At the very least, 2012 should be one step closer to the big leagues in 2012 even if that step culminates in Memphis.

Reason to be Worried #2: Wrong Hand

Marc Rzepczynski is an excellent left handed pitcher. He's also the only lefty in the system (outside of Jaime Garcia) that looks like a reasonable bet to be a good player in 2012. If you fudge some 2011 numbers and ignore everything before June, JC Romero might have recaptured his slider mid-season. If you squint real hard, Nick Additon or Barret Browning could maybe retire same handed hitters out of the bullpen in the major leagues. R.J. Swindle has gone through 5 organizations in 6 years but there could be something to him that all of those teams missed. Having a left handed reliever in the pen isn't a necessity despite what modern bullpen construction would have you believe. It is, however, a nice luxury and one that the Cardinals have struggled coping with in the past when the wrong hands go past their expiration dates.

Reason to be Excited #3: The Outfield

Matt Holliday, Carlos Beltran, Allen Craig and Jon Jay all have an important offensive trait in common: ZiPS projects each of them to be an above average offensive player. They may not be world class defenders but offense was cool way before defense. It's retro. In a lot of ways, the outfield is vastly different than what anyone thought it might look like a few years ago. Matt Holliday on a 7 year contract and the highest paid player on the team? Carlos Beltran getting the biggest contract a player with no Cardinal ties has gotten since Jason Isringhausen? (h/t Matthew Leach) 3rd base prospect Allen Craig? Colby Rasmus in Toronto and Jon Jay in center? Who knew? And yet, the outfield looks superb.

Reason to be Worried #3: Ch-ch-ch-ch-changing

Let me go all Skip Bayless on everyone for a moment: Tony LaRussa won ball games. That's what the guy did. You could question some of his on the field decision making but, on balance, he was rational and made defensible choices. You could question a lot of his off the field decision making (like seriously a truck load of it) but he also managed to get a lot out of players.
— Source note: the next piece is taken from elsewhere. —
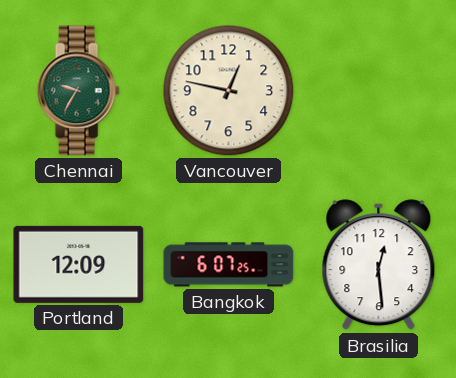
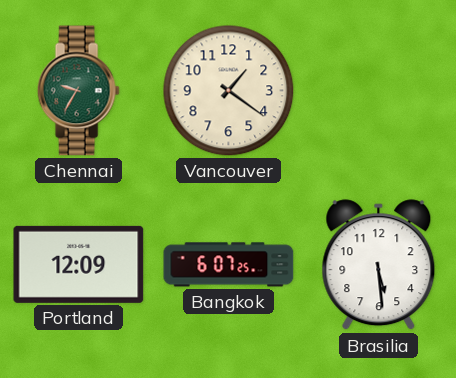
Vancouver: 12:47 -> 1:21
Brasilia: 12:29 -> 5:29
More than anything else, Tony LaRussa was a foundational piece of the Cardinals and he managed the club through two World Series Championships. I won't say that I'm sad to see him go -- I'm not -- but it is reasonable to have a certain degree of apprehension about changes within coaching staff including Tony LaRussa and Dave Duncan.

The same goes for the front office. It's gone through a pretty dramatic restructure. In many ways, it will look like a more traditional and directly hierarchical organization. Dan Krantrovitz will lead the scouting department as a director (Jeff Luhnow had been a Vice President). Tony LaRussa's outsized influence on the team's decision making will disappear and John Mozeliak will ultimately own the teams that the Cardinals put on the field over the next 3-5 years. They will be his team managed by his people. Is that bad? Is it good? Don't know. Ask me in 5 years.

Reason to be Excited #4: 2011

Not sure if you remember this but the St. Louis Cardinals just won a World Series Championship. We beat, arguably, the best regular season ballclub in the divisional series, stomped on some hated rivals in the Championship series and then followed it up with the wildest seven games that we'll probably ever see in our lifetime. It was incredible. It was awesome. 2011 is dead. Long live 2012.